Как составлялся список моногородов? Кто и по каким критериям их отбирал?

Этим занимался Минрегион. Работа была проведена таким образом: составлен список критериев моногорода, из которых главный — степень зависимости экономики от градообразующего предприятия и доля занятых там. Затем были отправлены письма в регионы, а регионы должны были по заданным критериям направить в Москву список городов. На окончательном этапе Минрегион уже не проверял поступившие с места данные — они брались на веру, так что список моногородов был сформирован по ответам губернаторов. Сейчас, после пересчета, в стране 333 моногорода.

Почему из 300 с лишним моногородов КИПы поддержаны были только в 50?

Первая группа из 35 моногородов, которым была оказана поддержка в 2010 году,— это самые сложные в социально-экономическом плане моногорода, сильно пострадавшие от кризиса 2008 года. И именно с них началась наша работа. Были задействованы механизмы снижения напряженности на рынке труда, направлены средства на развитие МСП и модернизацию ЖКХ. Но основная задача — это создание инфраструктуры для запуска новых проектов.

Вторая группа состоит из 15 моногородов, поддержанных в 2011 году.

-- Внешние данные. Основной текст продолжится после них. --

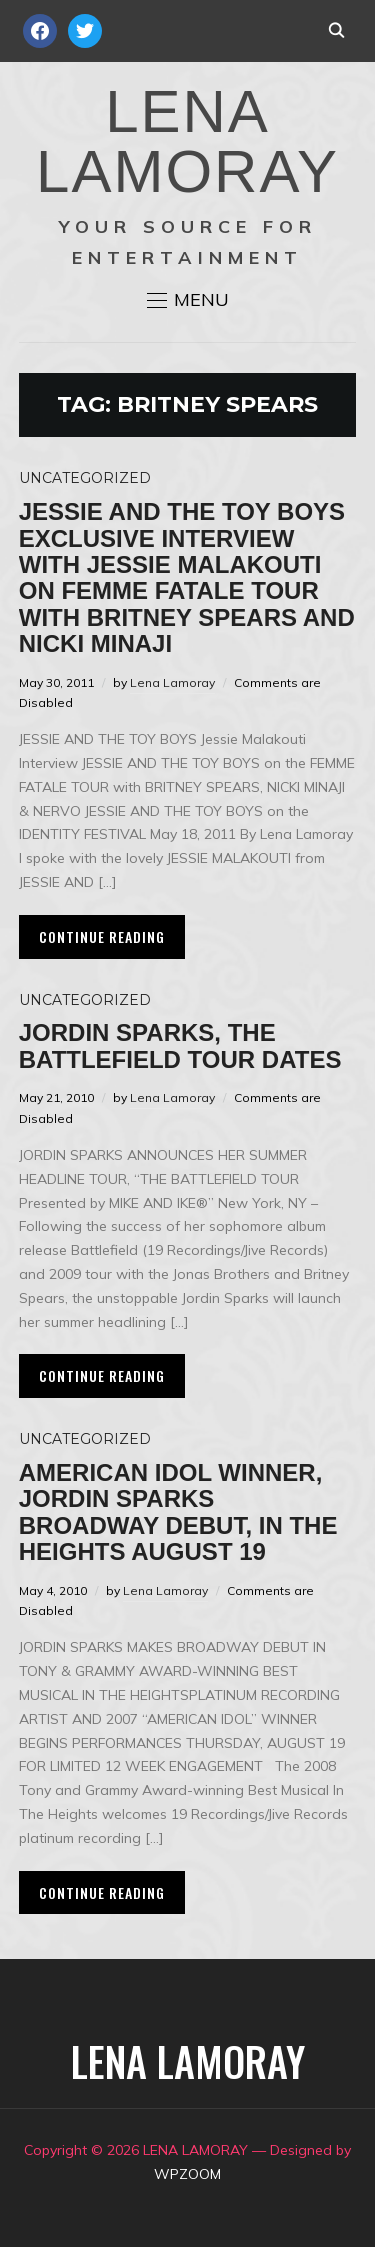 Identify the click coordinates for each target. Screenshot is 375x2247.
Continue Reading (102, 936)
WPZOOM (187, 2174)
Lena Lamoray (172, 682)
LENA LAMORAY (187, 141)
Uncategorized (85, 478)
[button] (188, 300)
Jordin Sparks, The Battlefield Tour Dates (180, 1045)
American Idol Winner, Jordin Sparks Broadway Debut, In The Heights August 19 (178, 1512) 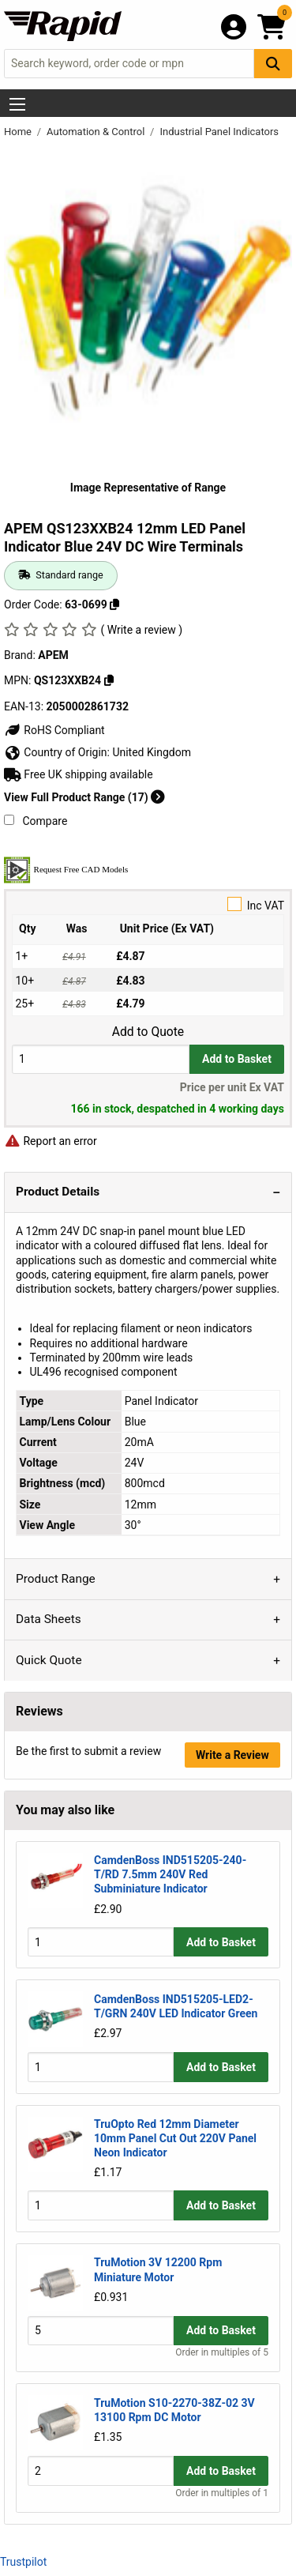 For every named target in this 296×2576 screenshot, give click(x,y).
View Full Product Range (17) (84, 797)
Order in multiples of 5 (221, 2352)
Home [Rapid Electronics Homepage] (19, 131)
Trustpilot (23, 2561)
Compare (35, 821)
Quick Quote (49, 1660)
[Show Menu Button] (17, 104)
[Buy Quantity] (100, 1059)
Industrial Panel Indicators (219, 131)
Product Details (57, 1191)
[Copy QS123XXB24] (109, 680)
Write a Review (232, 1755)
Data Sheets (48, 1619)
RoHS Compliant (54, 730)
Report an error (50, 1141)
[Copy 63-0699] (114, 604)
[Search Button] (273, 63)
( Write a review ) (141, 629)
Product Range (56, 1579)
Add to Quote (148, 1032)
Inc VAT (148, 904)
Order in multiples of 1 (221, 2493)
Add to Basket (237, 1059)
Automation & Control (97, 131) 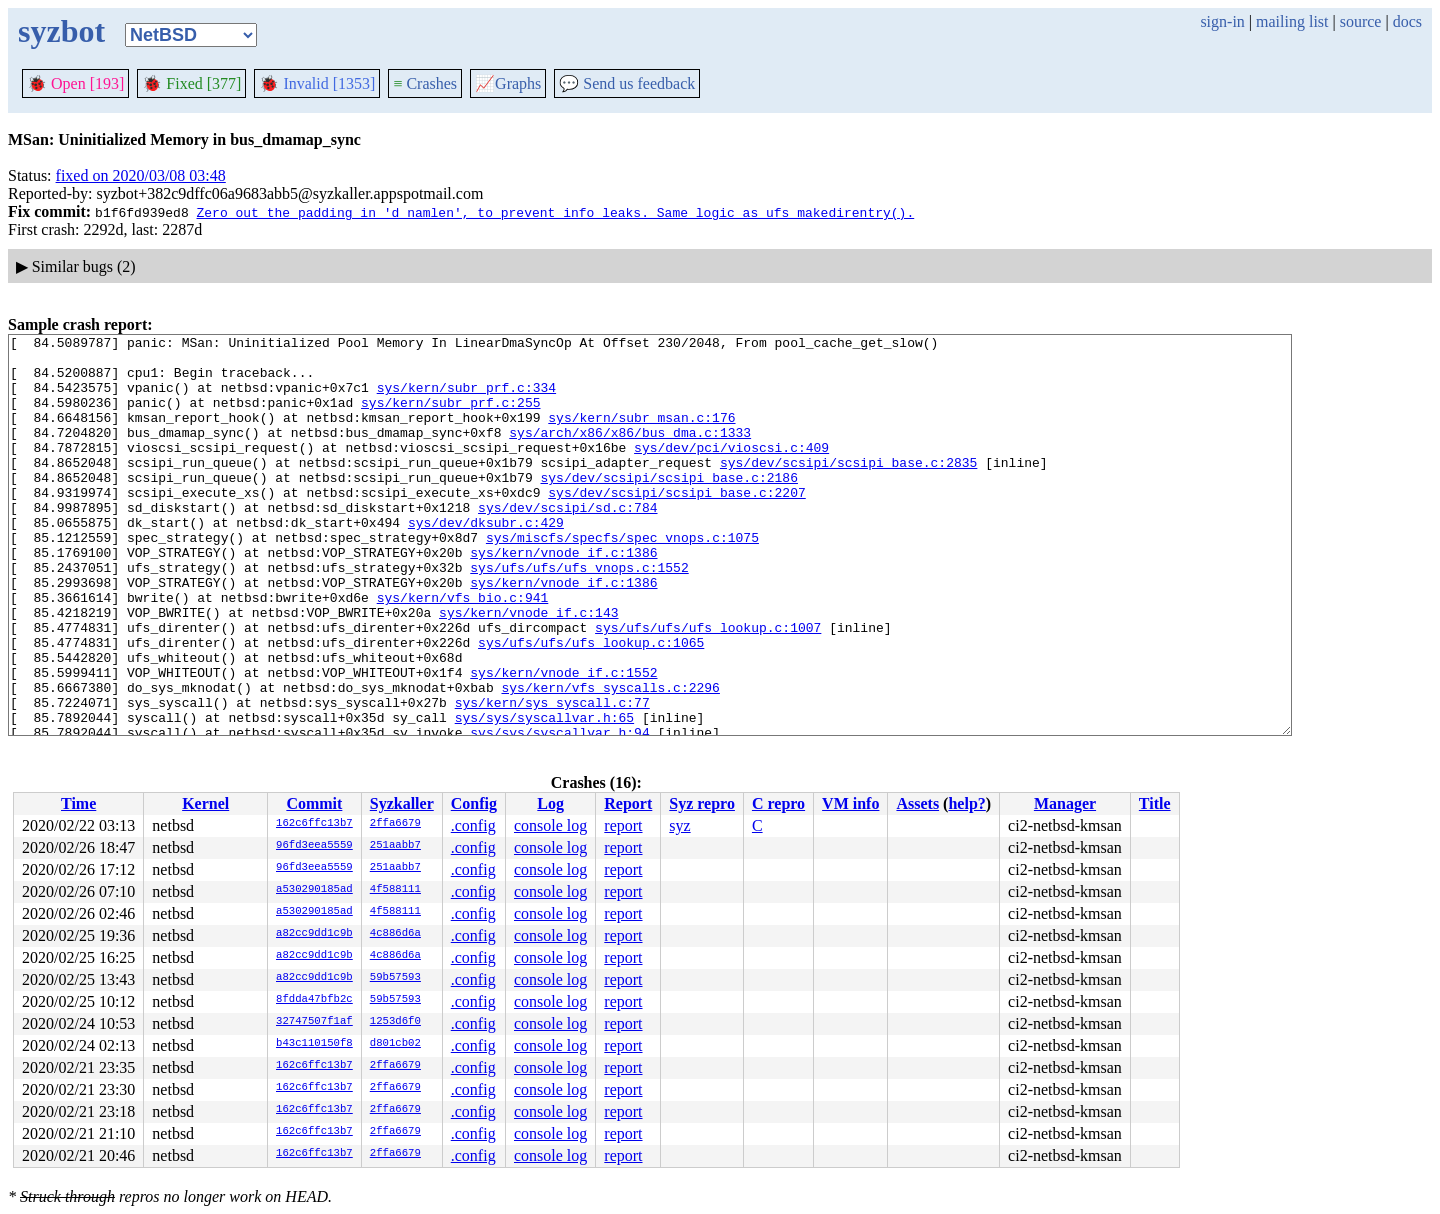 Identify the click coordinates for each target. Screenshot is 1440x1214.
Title (1155, 803)
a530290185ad (314, 890)
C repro (778, 803)
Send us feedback (627, 83)
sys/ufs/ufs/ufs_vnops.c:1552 (579, 615)
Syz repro (702, 803)
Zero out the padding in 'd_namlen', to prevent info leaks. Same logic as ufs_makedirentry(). (555, 212)
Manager (1065, 803)
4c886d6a (395, 934)
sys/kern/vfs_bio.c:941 (463, 651)
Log (550, 803)
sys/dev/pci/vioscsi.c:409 (731, 471)
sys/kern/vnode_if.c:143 (528, 669)
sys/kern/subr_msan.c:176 (641, 435)
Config (474, 803)
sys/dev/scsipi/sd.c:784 (567, 543)
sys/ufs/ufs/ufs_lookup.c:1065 (591, 705)
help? (966, 803)
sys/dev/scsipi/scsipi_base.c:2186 (668, 507)
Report (628, 803)
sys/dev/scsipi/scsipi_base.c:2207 (676, 525)
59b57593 (395, 978)
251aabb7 (395, 846)
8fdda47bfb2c (314, 1000)
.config (473, 825)
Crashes (425, 83)
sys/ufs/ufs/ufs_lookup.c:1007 (708, 687)
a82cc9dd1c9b (314, 934)
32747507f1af (314, 1022)
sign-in (1222, 21)
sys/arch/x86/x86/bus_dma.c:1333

Здесь мы изменили критерии и отбирали моногорода с наиболее проработанными инвестиционными проектами. Это дало свой результат — например, в городе Карачев Брянской области уже стартовал проект по производству модифицированных слоистых наносиликатов.

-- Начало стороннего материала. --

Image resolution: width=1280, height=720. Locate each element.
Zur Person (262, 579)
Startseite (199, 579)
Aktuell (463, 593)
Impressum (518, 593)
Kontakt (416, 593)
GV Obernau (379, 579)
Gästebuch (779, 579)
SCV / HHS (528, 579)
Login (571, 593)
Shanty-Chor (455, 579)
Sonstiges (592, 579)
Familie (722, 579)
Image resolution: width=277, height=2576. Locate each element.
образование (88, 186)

Хочу отметить, что очень многое зависит от степени компетентности местных властей. Комплексный инвестиционный план — набор из трех составных частей. И часть региональных властей выделила для себя слово «комплексный». В итоге были подготовлены инвестиционные проекты, которые связаны и с модернизацией градообразующих предприятий, и с диверсификацией, и с развитием малого и среднего бизнеса. В этих городах стартовала работа по комплексной модернизации, которая позволит в итоге, как мы надеемся, полностью изменить облик этих территорий. А были региональные власти, которые обратили внимание на слово «инвестиционный». Там был сформирован некий набор разрозненных инвестиционных проектов. И почему-то полагалось, что эти проекты в любом случае должны быть поддержаны государством. В итоге работа показала, что с этим списком инвестпроектов не все хорошо. Проекты слабо проработаны, у них нет документации, у бизнеса — никаких собственных средств. И как раз в тех городах, где были ожидания получить господдержку и не работать с бизнесом, получились неудачные проекты. Например, тот же проект «Русская Лапландия» в Мурманской области.

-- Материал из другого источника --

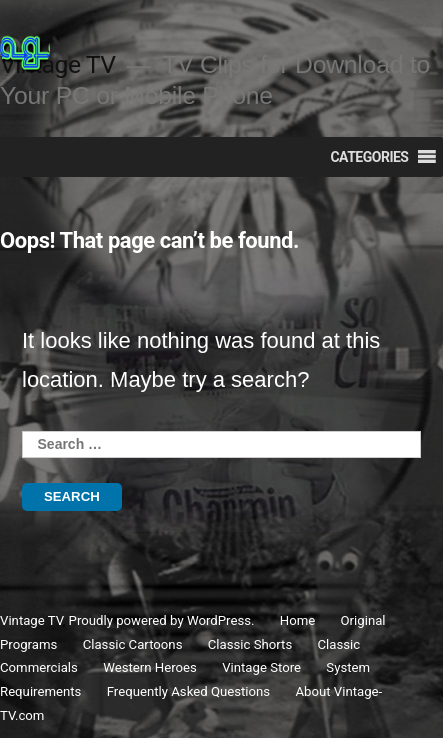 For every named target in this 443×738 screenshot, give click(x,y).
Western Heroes (150, 667)
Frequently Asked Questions (188, 691)
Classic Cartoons (133, 644)
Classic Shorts (250, 644)
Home (298, 620)
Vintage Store (261, 667)
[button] (369, 157)
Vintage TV (31, 620)
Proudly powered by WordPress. (163, 620) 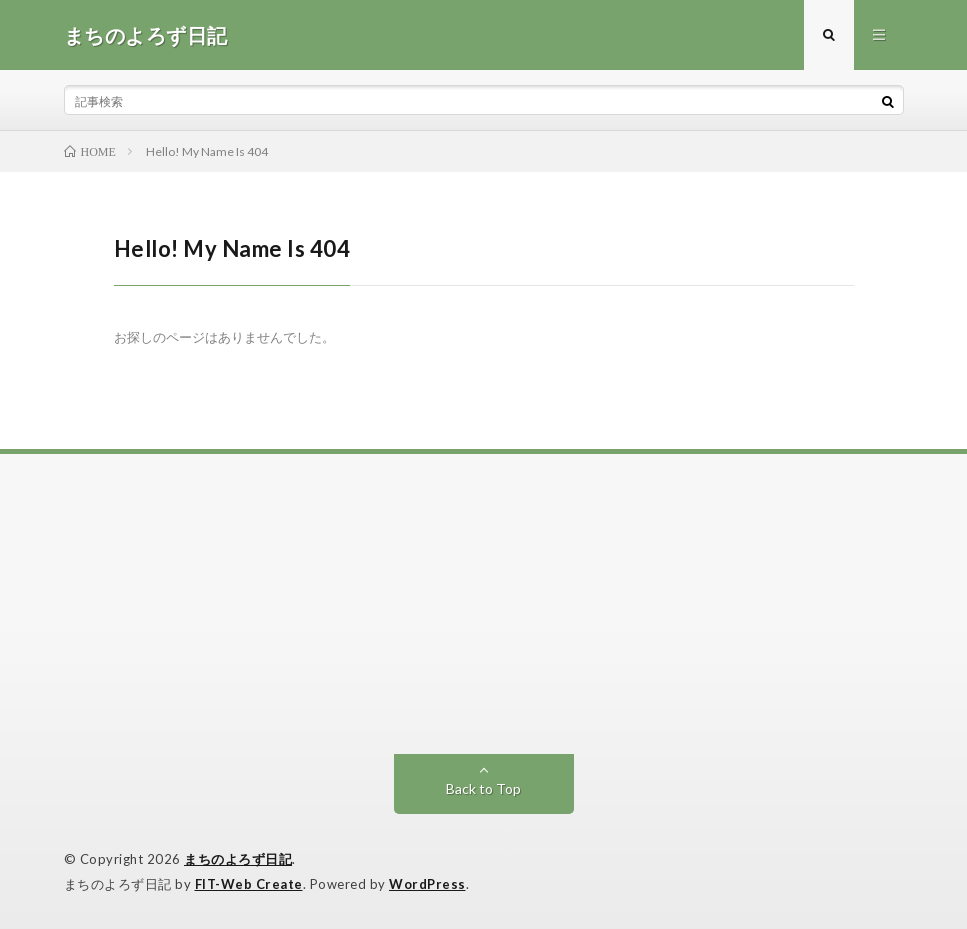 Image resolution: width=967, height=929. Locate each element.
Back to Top (483, 788)
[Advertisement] (484, 604)
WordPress (427, 884)
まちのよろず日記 (238, 859)
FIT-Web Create (249, 884)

Отбором проектов занимались именно местные власти?

Изначально мы закладывали такую идеологию. Все проекты должны были формироваться местным сообществом. Далее они должны были, в идеале, проходить общественные обсуждения. Чтобы жители понимали, что будет в городе через 5, 10, 15 лет. Сформированный в итоге пул проектов должен был соответствовать нескольким критериям. Главное — это создание альтернативных рабочих мест, не связанных с градообразующим предприятием. Кроме того, инвестор должен обладать собственными средствами. Потому что, если бизнес заинтересован в реализации проекта, он свою копеечку должен туда вложить — это повышает ответственность. Проверкой должны были заниматься местные власти. В итоге справились не все, и мы получили крайне сырые проекты — где-то было просто два листка с изложением идеи, не было даже бизнес-планов. И поэтому мы уже на следующий год учли весь негативный опыт и, как я уже говорила, ужесточили процедуру отбора проектов. Если нет полного набора документации — проект смотреть не будем.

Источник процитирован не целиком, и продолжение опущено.